EXCERPTED DATA:
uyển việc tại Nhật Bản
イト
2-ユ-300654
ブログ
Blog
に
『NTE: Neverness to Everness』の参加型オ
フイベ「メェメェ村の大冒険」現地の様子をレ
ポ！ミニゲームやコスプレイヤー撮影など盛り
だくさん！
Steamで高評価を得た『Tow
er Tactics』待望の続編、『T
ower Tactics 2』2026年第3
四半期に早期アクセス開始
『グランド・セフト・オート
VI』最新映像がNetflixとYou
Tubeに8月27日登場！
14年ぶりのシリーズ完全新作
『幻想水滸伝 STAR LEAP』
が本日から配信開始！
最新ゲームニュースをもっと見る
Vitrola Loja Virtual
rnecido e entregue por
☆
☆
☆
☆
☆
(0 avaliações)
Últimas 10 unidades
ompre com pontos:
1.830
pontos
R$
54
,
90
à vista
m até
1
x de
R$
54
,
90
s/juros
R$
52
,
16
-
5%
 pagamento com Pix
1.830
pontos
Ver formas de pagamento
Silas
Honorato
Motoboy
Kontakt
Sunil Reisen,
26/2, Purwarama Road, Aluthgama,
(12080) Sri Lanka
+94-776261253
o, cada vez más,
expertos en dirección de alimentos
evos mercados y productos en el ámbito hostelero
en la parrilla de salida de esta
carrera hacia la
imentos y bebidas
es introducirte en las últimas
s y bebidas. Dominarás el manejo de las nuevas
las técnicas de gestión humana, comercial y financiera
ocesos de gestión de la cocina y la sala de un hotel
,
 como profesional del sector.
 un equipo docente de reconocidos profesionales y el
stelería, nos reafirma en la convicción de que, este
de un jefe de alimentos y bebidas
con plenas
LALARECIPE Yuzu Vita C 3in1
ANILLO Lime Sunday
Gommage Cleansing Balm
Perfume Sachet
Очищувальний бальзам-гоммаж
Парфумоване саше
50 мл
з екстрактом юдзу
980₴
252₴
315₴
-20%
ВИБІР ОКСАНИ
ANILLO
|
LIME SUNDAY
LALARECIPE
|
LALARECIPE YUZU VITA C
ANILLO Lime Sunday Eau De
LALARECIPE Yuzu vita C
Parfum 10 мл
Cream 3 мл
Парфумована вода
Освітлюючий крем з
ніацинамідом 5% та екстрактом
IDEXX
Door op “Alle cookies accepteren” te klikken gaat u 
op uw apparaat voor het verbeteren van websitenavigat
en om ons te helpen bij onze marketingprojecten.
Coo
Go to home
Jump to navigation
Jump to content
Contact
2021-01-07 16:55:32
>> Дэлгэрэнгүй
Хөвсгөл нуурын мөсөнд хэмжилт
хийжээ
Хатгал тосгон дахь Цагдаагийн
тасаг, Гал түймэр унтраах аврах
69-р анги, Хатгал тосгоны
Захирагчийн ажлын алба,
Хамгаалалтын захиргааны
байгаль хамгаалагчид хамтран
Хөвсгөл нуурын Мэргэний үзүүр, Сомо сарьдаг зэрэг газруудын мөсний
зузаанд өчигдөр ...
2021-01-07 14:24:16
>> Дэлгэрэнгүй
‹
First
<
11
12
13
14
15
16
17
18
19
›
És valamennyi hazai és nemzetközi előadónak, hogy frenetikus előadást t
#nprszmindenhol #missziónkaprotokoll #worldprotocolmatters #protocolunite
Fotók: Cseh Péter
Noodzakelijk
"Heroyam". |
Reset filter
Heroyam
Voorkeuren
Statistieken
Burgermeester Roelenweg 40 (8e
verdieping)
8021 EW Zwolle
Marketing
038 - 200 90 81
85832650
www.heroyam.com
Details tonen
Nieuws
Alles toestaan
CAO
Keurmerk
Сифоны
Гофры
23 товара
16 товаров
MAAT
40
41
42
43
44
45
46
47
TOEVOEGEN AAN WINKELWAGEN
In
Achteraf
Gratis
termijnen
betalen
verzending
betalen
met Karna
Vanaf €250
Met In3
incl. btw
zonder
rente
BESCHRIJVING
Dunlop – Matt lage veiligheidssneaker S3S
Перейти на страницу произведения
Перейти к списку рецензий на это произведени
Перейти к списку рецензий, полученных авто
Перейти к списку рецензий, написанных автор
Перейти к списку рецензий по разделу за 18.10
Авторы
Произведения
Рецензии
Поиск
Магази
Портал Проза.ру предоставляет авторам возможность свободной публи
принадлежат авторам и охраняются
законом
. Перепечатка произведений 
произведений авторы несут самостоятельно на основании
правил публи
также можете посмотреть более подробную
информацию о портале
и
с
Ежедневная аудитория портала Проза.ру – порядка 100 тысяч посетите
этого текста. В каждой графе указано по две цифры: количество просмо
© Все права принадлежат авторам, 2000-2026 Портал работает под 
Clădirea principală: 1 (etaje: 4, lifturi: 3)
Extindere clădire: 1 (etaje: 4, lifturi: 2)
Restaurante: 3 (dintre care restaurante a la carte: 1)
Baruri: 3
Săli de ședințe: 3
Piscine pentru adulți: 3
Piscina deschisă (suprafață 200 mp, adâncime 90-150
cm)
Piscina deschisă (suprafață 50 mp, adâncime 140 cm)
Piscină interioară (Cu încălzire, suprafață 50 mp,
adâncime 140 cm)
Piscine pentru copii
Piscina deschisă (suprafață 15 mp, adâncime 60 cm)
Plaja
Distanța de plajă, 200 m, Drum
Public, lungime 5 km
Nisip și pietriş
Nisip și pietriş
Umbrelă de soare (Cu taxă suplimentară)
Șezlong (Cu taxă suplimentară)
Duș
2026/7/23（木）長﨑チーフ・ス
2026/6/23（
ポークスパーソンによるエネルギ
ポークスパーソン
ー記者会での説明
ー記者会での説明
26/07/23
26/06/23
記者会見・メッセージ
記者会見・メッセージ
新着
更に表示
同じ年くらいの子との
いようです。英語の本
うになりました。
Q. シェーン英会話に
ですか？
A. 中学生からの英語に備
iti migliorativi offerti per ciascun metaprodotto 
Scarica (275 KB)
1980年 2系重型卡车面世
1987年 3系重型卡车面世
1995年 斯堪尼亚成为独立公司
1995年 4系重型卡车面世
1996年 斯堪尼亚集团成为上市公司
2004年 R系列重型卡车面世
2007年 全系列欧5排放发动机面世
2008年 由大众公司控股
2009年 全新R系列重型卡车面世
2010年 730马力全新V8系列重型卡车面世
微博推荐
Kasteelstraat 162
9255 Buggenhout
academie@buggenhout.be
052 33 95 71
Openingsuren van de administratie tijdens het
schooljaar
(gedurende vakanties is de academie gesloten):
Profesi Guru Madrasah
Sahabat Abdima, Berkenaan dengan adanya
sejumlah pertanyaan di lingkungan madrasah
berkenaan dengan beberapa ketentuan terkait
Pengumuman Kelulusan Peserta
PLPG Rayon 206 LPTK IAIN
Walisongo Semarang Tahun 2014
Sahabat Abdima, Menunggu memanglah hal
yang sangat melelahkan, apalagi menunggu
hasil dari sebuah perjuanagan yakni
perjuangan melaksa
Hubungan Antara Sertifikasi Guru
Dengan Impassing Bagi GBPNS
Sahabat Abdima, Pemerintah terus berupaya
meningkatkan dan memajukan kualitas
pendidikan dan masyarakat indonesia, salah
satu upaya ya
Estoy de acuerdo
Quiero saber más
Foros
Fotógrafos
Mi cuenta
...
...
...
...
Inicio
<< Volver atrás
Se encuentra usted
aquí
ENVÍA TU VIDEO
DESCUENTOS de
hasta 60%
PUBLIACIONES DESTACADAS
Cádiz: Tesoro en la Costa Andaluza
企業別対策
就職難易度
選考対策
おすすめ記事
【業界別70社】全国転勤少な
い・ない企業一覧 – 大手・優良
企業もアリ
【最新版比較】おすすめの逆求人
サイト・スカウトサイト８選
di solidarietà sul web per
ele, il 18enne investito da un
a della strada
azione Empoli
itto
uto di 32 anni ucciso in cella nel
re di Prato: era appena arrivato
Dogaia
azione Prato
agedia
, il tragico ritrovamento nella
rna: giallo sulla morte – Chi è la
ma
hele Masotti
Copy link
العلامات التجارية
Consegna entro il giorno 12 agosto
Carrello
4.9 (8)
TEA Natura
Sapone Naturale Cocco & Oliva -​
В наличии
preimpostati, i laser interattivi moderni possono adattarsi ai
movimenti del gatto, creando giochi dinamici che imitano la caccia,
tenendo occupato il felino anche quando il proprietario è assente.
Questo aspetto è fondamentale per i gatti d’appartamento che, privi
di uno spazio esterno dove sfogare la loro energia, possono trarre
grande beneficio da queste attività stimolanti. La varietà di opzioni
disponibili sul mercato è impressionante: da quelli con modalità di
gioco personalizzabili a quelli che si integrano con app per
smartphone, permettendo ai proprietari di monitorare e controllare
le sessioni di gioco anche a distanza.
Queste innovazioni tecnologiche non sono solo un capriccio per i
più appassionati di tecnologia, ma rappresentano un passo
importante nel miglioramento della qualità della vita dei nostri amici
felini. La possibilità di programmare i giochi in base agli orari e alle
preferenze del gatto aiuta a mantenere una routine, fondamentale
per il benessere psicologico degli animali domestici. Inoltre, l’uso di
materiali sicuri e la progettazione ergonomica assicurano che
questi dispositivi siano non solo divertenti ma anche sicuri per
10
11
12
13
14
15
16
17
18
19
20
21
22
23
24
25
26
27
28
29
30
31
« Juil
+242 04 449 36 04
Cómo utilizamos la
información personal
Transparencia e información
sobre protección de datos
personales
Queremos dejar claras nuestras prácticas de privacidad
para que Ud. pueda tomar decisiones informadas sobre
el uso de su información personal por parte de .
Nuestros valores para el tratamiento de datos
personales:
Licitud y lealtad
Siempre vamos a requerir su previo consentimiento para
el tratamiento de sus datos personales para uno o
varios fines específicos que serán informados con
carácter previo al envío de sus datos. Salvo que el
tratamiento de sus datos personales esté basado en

EXERCISE REQUIREMENTS: Copy nothing beyond the line containing "carrera hacia la". Transcribe exactly from the first line of the entries down to that line, inclusive.

ANSWER AREA:
uyển việc tại Nhật Bản
イト
2-ユ-300654
ブログ
Blog
に
『NTE: Neverness to Everness』の参加型オ
フイベ「メェメェ村の大冒険」現地の様子をレ
ポ！ミニゲームやコスプレイヤー撮影など盛り
だくさん！
Steamで高評価を得た『Tow
er Tactics』待望の続編、『T
ower Tactics 2』2026年第3
四半期に早期アクセス開始
『グランド・セフト・オート
VI』最新映像がNetflixとYou
Tubeに8月27日登場！
14年ぶりのシリーズ完全新作
『幻想水滸伝 STAR LEAP』
が本日から配信開始！
最新ゲームニュースをもっと見る
Vitrola Loja Virtual
rnecido e entregue por
☆
☆
☆
☆
☆
(0 avaliações)
Últimas 10 unidades
ompre com pontos:
1.830
pontos
R$
54
,
90
à vista
m até
1
x de
R$
54
,
90
s/juros
R$
52
,
16
-
5%
 pagamento com Pix
1.830
pontos
Ver formas de pagamento
Silas
Honorato
Motoboy
Kontakt
Sunil Reisen,
26/2, Purwarama Road, Aluthgama,
(12080) Sri Lanka
+94-776261253
o, cada vez más,
expertos en dirección de alimentos
evos mercados y productos en el ámbito hostelero
en la parrilla de salida de esta
carrera hacia la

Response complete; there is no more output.